As well as the taller East tower, the revised scheme will feature a smaller, 20-storey West tower with the pair linked by a 13-storey podium that will contain green spaces and communal areas.

Work will involve knocking down two buildings at 2-3 Finsbury Avenue built by British architect Peter Foggo in the 1980s.

In a planning statement sent to City of London planners last autumn, British Land says: “The consented scheme was the culmination of a design originally conceived in 2014. The transformation of Broadgate has progressed since [it] was approved, and occupier and workplace requirements have evolved since then too. These new proposals respond to this changing context and propose a new approach to the Site’s redevelopment, including a best practice approach to sustainability, workplace design and inclusion.”

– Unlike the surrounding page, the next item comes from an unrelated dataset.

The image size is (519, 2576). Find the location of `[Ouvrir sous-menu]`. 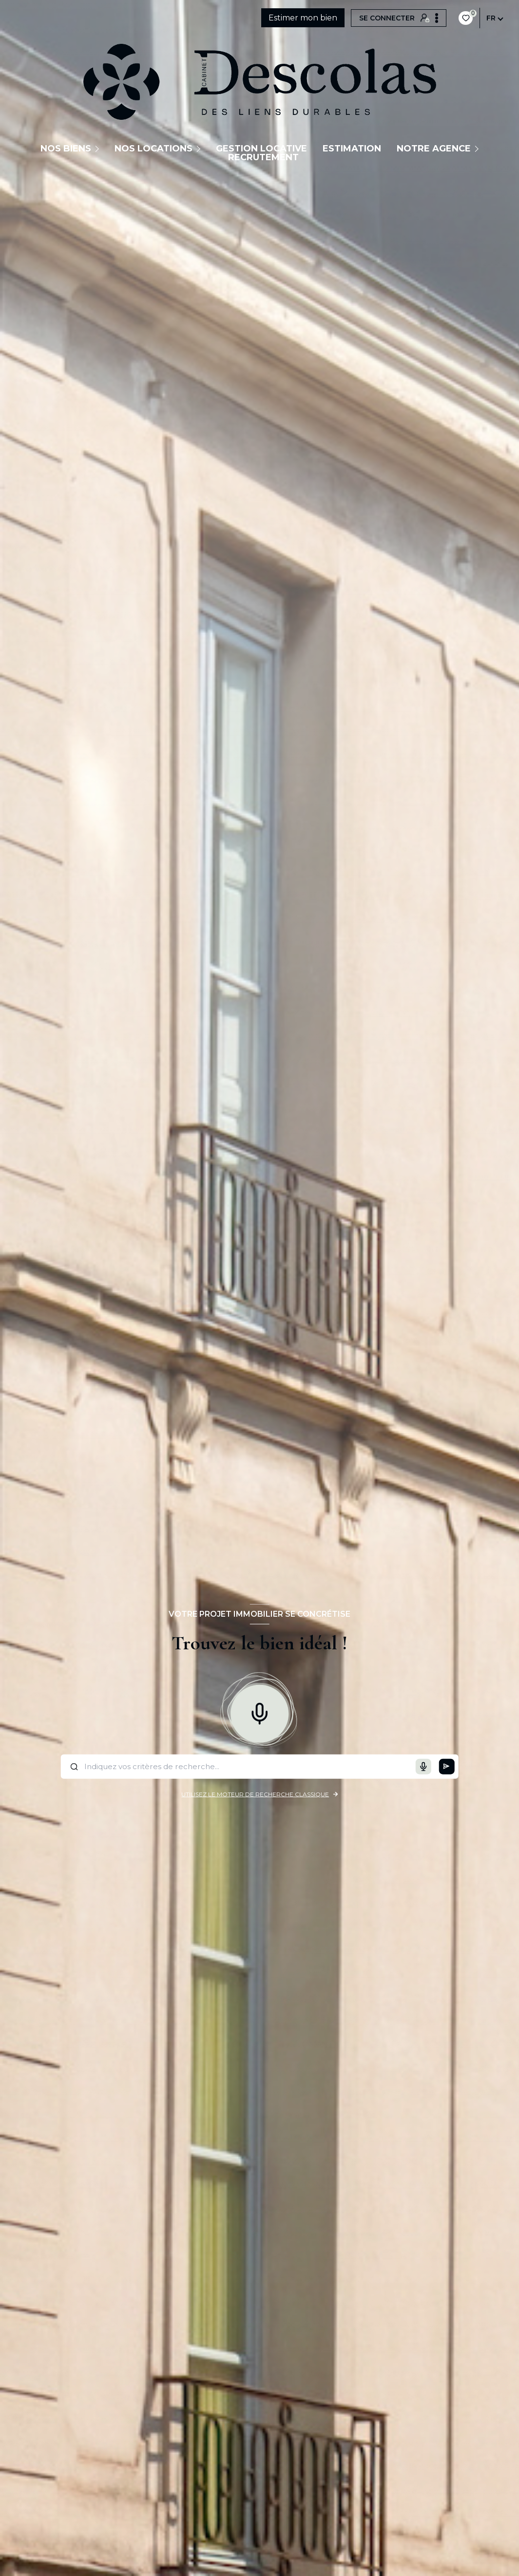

Neighbouring authority Hackney council had objected to the 3XN plan saying it would blight parts of the borough including the Sun Street conservation area, a grade II listed pub and locally listed buildings at 5-15 Sun Street.

But the development became the third tower in the Square Mile to get the thumbs-up in four weeks after proposals by Hong Kong developer Tenacity for two schemes on Gracechurch Street were OK’d.

Fletcher Priest’s plan for a 32-storey tower at 55 Gracechurch Street was approved last month while last week KPF’s proposal for a 33-storey tower at 70 Gracechurch Street got the green light last week.